◆ **Action item**
Please find every line in the records below that contains the word "chevron", and copy it.

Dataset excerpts
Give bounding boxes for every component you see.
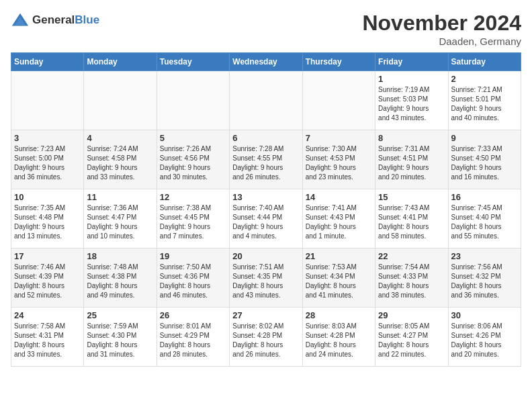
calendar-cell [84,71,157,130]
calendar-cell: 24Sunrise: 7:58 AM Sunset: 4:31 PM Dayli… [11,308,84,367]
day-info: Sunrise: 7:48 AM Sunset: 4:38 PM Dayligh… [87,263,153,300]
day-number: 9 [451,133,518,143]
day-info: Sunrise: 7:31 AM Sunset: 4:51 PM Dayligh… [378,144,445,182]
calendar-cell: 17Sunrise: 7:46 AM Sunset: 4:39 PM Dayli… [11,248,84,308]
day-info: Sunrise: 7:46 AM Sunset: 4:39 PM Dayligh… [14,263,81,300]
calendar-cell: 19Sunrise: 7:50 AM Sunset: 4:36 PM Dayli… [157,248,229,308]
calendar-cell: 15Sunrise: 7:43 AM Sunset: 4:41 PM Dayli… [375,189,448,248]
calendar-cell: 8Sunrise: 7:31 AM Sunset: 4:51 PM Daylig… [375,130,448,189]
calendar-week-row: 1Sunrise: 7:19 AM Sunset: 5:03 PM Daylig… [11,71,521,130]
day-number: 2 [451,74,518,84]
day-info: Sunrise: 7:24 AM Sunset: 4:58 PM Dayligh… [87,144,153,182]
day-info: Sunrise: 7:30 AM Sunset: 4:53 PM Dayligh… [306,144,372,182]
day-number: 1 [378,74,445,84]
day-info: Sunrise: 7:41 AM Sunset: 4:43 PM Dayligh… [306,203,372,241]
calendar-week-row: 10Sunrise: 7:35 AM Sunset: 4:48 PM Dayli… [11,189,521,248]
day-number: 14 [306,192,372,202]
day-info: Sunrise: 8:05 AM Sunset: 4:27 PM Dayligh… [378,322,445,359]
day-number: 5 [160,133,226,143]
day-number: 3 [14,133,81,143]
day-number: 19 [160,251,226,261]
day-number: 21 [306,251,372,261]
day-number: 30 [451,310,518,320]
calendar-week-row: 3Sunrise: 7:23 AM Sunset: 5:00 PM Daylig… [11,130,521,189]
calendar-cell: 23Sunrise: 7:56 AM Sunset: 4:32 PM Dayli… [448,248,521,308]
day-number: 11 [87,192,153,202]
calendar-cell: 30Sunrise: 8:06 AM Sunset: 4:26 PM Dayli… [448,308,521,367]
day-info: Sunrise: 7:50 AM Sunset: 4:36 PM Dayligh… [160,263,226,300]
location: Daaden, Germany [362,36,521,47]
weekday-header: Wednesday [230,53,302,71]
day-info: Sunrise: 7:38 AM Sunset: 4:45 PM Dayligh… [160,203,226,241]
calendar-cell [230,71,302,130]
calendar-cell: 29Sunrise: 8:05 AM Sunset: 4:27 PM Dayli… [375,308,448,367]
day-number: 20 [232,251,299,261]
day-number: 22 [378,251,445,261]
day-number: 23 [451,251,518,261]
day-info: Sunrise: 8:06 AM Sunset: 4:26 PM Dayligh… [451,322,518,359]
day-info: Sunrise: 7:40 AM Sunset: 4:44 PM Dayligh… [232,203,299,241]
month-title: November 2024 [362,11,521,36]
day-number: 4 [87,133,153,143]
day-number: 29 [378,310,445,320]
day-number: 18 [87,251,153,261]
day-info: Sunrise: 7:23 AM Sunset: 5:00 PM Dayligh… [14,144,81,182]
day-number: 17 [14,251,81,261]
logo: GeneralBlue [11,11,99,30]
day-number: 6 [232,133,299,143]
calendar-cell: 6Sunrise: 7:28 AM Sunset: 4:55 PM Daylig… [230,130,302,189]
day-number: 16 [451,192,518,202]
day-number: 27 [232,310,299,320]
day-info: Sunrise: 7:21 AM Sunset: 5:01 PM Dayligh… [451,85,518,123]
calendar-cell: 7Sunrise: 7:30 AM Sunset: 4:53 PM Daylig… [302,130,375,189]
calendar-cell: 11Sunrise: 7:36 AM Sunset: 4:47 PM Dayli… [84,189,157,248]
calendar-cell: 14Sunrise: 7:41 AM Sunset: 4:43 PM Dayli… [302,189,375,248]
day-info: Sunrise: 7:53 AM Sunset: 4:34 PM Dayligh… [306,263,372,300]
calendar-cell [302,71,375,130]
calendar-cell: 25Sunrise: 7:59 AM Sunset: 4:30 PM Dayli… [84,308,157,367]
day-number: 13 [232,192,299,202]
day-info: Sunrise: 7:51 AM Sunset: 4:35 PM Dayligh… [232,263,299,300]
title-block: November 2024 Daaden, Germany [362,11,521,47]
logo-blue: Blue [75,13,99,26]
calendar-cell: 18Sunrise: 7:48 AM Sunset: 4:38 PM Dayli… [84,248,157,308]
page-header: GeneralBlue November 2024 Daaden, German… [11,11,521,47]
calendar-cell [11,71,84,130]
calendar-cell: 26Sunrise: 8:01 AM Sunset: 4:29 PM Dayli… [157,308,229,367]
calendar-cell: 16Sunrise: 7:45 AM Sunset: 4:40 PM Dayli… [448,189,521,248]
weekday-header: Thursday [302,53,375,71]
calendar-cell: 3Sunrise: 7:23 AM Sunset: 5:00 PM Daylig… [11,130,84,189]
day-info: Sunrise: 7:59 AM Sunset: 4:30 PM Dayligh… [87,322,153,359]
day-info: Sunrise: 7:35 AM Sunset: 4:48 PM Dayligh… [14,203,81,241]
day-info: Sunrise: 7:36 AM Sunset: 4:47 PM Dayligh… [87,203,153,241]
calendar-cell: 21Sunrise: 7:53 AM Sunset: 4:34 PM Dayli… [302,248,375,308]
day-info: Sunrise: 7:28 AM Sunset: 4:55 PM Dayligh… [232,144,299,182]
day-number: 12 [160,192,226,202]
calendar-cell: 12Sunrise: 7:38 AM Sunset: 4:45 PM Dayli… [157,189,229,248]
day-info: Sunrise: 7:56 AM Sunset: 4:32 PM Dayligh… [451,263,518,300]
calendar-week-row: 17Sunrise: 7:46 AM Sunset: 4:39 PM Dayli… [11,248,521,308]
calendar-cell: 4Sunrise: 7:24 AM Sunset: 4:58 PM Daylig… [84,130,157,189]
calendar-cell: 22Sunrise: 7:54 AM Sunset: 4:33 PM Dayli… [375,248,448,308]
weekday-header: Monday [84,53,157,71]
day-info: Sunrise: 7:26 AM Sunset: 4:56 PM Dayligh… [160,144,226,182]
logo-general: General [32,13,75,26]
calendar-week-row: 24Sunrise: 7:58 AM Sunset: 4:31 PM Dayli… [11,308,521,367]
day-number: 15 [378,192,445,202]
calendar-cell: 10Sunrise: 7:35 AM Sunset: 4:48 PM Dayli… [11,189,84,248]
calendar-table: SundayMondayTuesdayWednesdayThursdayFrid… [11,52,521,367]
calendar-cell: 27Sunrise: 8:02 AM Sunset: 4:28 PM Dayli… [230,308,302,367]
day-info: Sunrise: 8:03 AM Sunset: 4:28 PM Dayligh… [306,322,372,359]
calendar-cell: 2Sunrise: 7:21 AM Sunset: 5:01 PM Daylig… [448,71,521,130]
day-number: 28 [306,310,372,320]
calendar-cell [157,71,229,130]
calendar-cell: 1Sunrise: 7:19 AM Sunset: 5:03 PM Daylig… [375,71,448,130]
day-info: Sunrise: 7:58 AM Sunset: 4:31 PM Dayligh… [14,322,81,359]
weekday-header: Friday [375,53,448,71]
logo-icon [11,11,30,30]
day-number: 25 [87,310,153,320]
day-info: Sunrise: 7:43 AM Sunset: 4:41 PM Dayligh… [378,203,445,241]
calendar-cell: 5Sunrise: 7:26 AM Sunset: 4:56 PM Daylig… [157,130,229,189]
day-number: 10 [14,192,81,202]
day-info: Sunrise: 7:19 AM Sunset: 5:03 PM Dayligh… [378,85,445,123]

--

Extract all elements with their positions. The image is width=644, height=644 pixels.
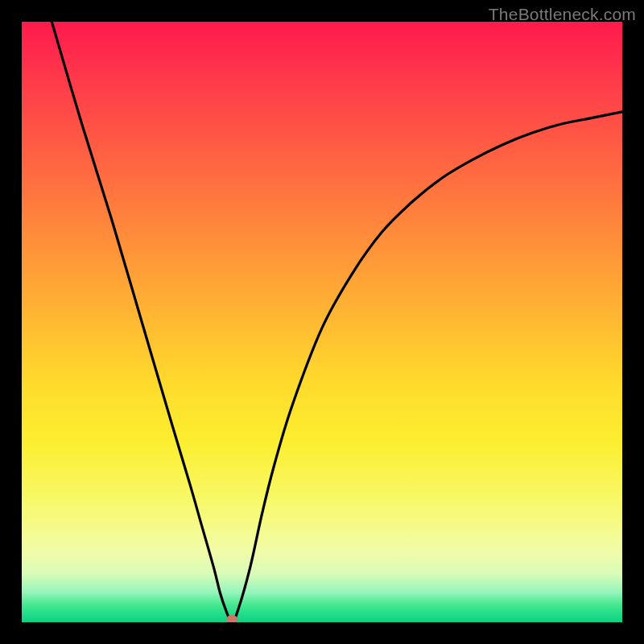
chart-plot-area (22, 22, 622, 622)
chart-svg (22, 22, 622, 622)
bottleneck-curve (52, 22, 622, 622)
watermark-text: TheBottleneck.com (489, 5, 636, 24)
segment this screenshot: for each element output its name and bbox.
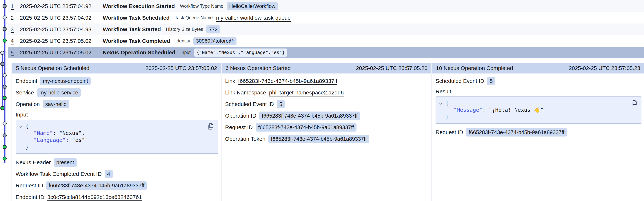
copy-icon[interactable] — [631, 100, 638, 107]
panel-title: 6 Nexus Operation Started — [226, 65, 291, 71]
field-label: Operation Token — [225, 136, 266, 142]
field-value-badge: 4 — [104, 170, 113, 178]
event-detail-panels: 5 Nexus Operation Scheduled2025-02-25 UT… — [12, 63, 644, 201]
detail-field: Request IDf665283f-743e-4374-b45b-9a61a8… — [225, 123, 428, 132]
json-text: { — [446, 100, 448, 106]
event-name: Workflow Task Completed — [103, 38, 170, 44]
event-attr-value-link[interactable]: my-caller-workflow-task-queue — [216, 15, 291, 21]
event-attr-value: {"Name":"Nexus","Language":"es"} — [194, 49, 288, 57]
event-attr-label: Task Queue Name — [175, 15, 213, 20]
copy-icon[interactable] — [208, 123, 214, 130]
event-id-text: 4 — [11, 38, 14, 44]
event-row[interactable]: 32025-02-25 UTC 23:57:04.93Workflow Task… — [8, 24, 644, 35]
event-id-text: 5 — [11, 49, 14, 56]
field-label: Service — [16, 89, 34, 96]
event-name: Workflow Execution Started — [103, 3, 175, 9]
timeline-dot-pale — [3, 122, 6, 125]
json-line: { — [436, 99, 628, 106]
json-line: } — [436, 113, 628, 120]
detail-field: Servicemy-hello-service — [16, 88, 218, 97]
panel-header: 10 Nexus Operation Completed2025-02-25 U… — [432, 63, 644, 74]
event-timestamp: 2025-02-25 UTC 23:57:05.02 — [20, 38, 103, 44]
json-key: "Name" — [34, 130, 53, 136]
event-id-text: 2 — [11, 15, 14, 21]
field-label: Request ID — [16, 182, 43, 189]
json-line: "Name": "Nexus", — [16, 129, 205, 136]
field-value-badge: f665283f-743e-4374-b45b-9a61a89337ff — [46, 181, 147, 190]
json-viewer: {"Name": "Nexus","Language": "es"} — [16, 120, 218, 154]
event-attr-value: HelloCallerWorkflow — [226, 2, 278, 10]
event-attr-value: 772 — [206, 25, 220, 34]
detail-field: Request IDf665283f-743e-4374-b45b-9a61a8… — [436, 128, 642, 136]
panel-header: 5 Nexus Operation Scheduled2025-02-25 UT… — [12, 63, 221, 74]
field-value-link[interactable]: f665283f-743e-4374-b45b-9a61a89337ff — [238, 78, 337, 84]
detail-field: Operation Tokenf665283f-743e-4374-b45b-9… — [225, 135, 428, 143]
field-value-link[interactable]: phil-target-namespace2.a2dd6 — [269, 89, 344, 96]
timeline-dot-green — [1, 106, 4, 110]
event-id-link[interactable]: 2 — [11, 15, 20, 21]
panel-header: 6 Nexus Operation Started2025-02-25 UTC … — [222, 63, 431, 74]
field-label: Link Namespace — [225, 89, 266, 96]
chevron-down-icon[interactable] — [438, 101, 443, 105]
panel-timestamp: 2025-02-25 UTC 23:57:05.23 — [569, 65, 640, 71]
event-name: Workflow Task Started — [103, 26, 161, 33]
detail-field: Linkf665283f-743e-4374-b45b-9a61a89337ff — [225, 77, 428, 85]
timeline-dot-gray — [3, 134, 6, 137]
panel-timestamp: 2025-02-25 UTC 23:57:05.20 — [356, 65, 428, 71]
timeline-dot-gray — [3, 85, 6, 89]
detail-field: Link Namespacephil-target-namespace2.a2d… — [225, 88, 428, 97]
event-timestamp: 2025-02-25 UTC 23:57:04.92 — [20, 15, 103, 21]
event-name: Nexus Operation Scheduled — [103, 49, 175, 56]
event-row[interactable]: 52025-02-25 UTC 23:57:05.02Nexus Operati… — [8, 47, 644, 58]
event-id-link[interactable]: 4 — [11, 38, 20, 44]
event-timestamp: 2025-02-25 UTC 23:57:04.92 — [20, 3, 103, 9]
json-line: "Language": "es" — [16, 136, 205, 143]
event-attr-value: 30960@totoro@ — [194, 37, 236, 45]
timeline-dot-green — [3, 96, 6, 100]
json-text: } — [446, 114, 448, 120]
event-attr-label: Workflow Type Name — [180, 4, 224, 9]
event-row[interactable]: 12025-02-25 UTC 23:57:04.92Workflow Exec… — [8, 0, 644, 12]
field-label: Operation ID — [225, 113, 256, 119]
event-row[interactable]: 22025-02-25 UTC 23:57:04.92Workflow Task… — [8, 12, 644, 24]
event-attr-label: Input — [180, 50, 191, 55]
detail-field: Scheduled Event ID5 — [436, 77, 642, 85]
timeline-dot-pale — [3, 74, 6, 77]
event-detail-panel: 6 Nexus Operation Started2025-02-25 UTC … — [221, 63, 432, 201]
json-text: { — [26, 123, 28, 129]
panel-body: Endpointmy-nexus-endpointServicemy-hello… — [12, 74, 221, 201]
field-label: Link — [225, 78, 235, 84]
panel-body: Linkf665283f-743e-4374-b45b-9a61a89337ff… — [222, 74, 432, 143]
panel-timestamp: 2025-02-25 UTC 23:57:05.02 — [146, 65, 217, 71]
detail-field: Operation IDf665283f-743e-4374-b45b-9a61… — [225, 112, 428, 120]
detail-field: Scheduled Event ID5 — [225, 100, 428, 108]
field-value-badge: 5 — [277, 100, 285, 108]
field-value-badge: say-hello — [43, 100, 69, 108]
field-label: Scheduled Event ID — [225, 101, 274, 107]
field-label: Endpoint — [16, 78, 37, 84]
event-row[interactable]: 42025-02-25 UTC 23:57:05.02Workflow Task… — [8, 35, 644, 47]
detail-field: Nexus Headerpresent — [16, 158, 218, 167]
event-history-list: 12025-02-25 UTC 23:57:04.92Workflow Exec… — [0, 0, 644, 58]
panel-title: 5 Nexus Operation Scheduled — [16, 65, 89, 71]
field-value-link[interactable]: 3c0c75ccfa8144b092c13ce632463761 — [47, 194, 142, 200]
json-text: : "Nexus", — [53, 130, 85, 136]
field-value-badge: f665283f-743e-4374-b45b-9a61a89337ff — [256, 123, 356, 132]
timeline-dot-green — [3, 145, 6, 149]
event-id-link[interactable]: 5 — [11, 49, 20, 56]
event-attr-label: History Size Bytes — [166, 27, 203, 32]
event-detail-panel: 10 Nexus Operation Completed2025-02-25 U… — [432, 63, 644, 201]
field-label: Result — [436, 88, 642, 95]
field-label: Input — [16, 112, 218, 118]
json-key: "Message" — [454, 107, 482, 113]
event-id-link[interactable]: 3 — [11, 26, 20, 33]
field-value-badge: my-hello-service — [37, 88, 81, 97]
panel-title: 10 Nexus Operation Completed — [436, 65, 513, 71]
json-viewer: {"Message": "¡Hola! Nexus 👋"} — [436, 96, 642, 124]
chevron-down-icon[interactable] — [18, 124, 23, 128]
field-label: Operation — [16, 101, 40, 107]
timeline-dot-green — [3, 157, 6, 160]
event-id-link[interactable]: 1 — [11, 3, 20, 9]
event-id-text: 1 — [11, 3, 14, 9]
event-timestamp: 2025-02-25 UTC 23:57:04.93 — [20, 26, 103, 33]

◆ **Task result**
chevron-down-icon[interactable] — [438, 101, 443, 105]
chevron-down-icon[interactable] — [18, 124, 23, 128]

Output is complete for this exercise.